Re: since there's not other place to post my frustration

Freakin' Patton - Ike had to rein him in or else he would have driven all the way to Moscow!

3rd AD AIR CAV vet Mac


----------



## conarb (Nov 12, 2009)

Re: since there's not other place to post my frustration

And if Ike had let Patton take out the Russians and then Truman had let MacArthur take out the Chinese, we wojldn't be in the Communistic/Socialistic/totalitarian mess we are in today. 





			
				Wikipedia said:
			
		

> MacArthur returned to Washington, D.C. (his first time in the continental U.S. in 11 years), where he made his last public appearance in a farewell address to the U.S. Congress, interrupted by thirty ovations.[46] In his closing speech, he recalled: "Old soldiers never die; they just fade away... And like the old soldier of that ballad, I now close my military career and just fade away — an old soldier who tried to do his duty as God gave him the light to see that duty. Good-bye."In 1945, MacArthur gave his Gold Castles engineers' insignia to his chief engineer, Jack Sverdrup. This insignia continues to be worn by the Army's Chief of Engineers as a tradition.
> 
> On his return from Korea, after his relief by Truman, MacArthur encountered massive public adulation, which aroused expectations that he would run for the presidency as a Republican in the 1952 election. However, a U.S. Senate Committee investigation of his removal (which largely vindicated the actions taken by President Truman), chaired by Democrat Richard Russell, contributed to a marked cooling of the public mood, and hopes for a MacArthur presidential run died away. MacArthur, in Reminiscences, repeatedly stated he had no political aspirations.¹


The Russian Communists failed, but the Chinese Communists are cleaning our clocks today, economically and now gearing up for war to take Taiwan, meanwhile we are educating 80,000 Chinese citizens right now to the profit of our educational/scientific complex, despite Eisenhower's dramatic warning.





			
				From Eisenhower said:
			
		

> In the councils of government, we must guard against the acquisition of unwarranted influence, whether sought or unsought, by the military-industrial complex. The potential for the disastrous rise of misplaced power exists and will persist.We must never let the weight of this combination endanger our liberties or democratic processes. We should take nothing for granted. Only an alert and knowledgeable citizenry can compel the proper meshing of the huge industrial and military machinery of defense with our peaceful methods and goals, so that security and liberty may prosper together.
> 
> Akin to, and largely responsible for the sweeping changes in our industrial-military posture, has been the technological revolution during recent decades.
> 
> ...


We here are witnessing it first hand, with first the fire sprinkler industry cramming their products down our collective throats, now Eisenhower's "scientific-technological elite" cramming a trumped up energy crises down our collective throats with Energy Codes, and Green Building Codes, and the building inspectors here will be the gestapo enforcing these self-serving codes. As a disenfranchised resident of Ecotopia I am virtually powerless, but where are our brave denizens of Texas, Idaho, Vermont and other freedom-loving states?  Standing by and watching the takeover (well, maybe not Pack). 

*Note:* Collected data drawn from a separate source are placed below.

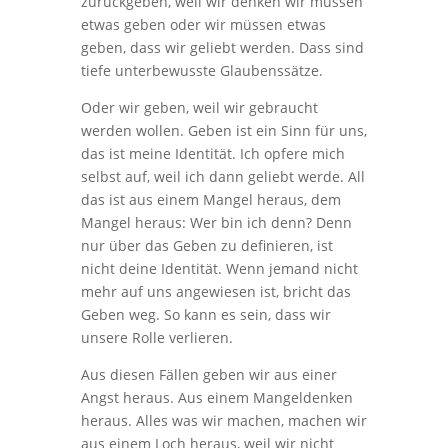
zurückgeben, weil wir denken wir müssen
etwas geben oder wir müssen etwas
geben, dass wir geliebt werden. Dass sind
tiefe unterbewusste Glaubenssätze.
Oder wir geben, weil wir gebraucht
werden wollen. Geben ist ein Sinn für uns,
das ist meine Identität. Ich opfere mich
selbst auf, weil ich dann geliebt werde. All
das ist aus einem Mangel heraus, dem
Mangel heraus: Wer bin ich denn? Denn
nur über das Geben zu definieren, ist
nicht deine Identität. Wenn jemand nicht
mehr auf uns angewiesen ist, bricht das
Geben weg. So kann es sein, dass wir
unsere Rolle verlieren.
Aus diesen Fällen geben wir aus einer
Angst heraus. Aus einem Mangeldenken
heraus. Alles was wir machen, machen wir
aus einem Loch heraus, weil wir nicht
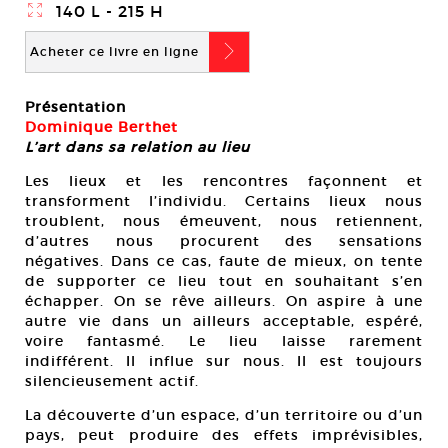
}
140 L - 215 H
b
Acheter ce livre en ligne
Présentation
Dominique Berthet
L’art dans sa relation au lieu
Les lieux et les rencontres façonnent et
transforment l’individu. Certains lieux nous
troublent, nous émeuvent, nous retiennent,
d’autres nous procurent des sensations
négatives. Dans ce cas, faute de mieux, on tente
de supporter ce lieu tout en souhaitant s’en
échapper. On se rêve ailleurs. On aspire à une
autre vie dans un ailleurs acceptable, espéré,
voire fantasmé. Le lieu laisse rarement
indifférent. Il influe sur nous. Il est toujours
silencieusement actif.
La découverte d’un espace, d’un territoire ou d’un
pays, peut produire des effets imprévisibles,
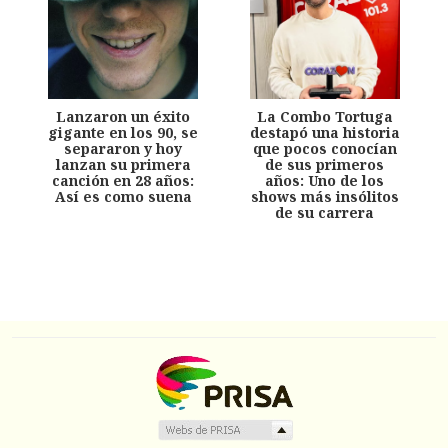
Lanzaron un éxito
La Combo Tortuga
gigante en los 90, se
destapó una historia
separaron y hoy
que pocos conocían
lanzan su primera
de sus primeros
canción en 28 años:
años: Uno de los
Así es como suena
shows más insólitos
de su carrera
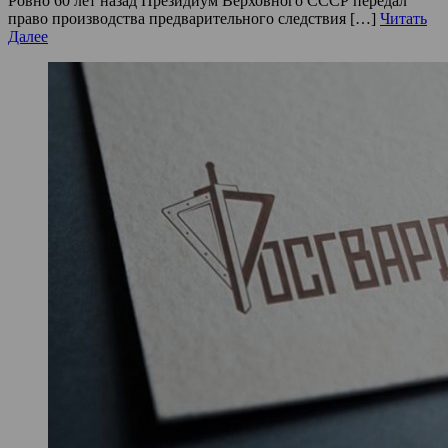
Ровно 60 лет назад Президиум Верховного СССР передал
право производства предварительного следствия […]
Читать
Далее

¹ http://en.wikipedia.org/wiki/Douglas_MacArthur

² http://mcadams.posc.mu.edu/ike.htm


----------



## jpranch (Nov 14, 2009)

Re: since there's not other place to post my frustration

canarb, Good post. Been quite a while since I have read that.

Paraphrased: "Those who do not remember history are dombed to repeat it".   :roll:


----------



## conarb (Nov 14, 2009)

Re: since there's not other place to post my frustration

RJJ:

Ever notice how the Socialists love to quote the "we must guard against the acquisition of unwarranted influence, whether sought or unsought, by the military-industrial complex." part, but never quote the "we must also be alert to the equal and opposite danger that public policy could itself become the captive of a scientific-technological elite." part?


----------



## RickAstoria (Nov 15, 2009)

Re: since there's not other place to post my frustration



			
				peach said:
			
		

> including CNN.. I'll do it here..We went to Afghanistan to eliminate the threat to our country (Al-Queda).. not to establish a democracy.  We need the resolve to do what we are there to do, and leave the internal politics to the Afghans..
> 
> The British couldn't do it.. the Soviets couldn't do it.. we can't either..
> 
> ...


It would be so much nicer if bin Laden wasn't a CIA operative agent. That's just the tip of the iceberg of what is scary.


----------



## rktect 1 (Nov 16, 2009)

Re: since there's not other place to post my frustration



			
				jpranch said:
			
		

> canarb, Good post. Been quite a while since I have read that. Paraphrased: "Those who do not remember history are dombed to repeat it".   :roll:


Even those who do remember history, for some reason, like to repeat it.  :roll:


----------



## Uncle Bob (Nov 22, 2009)

Re: since there's not other place to post my frustration

Peach,

"We went to Afghanistan to eliminate the threat to our country (Al-Queda).. not to establish a democracy. We need the resolve to do what we are there to do, and leave the internal politics to the Afghans.. "

Since the neo-socialists have taken over "our" government; there is nothing you can do.

However, taking a lesson from Castro; one way to clean up America and solve "our" problem in Afghanistan would be to load up all the "oppressed" people that fill our prisons; and all known "underprivilaged" gang members that terrorize our citizens, onto troop ships and turn them loose at the Afganistan/Pakistan border.

Uncle Bob


----------



## jpranch (Nov 22, 2009)

Re: since there's not other place to post my frustration

It is a sad day in Gillette. This story has been repeated countless times across the country. Plaese read the attached artical.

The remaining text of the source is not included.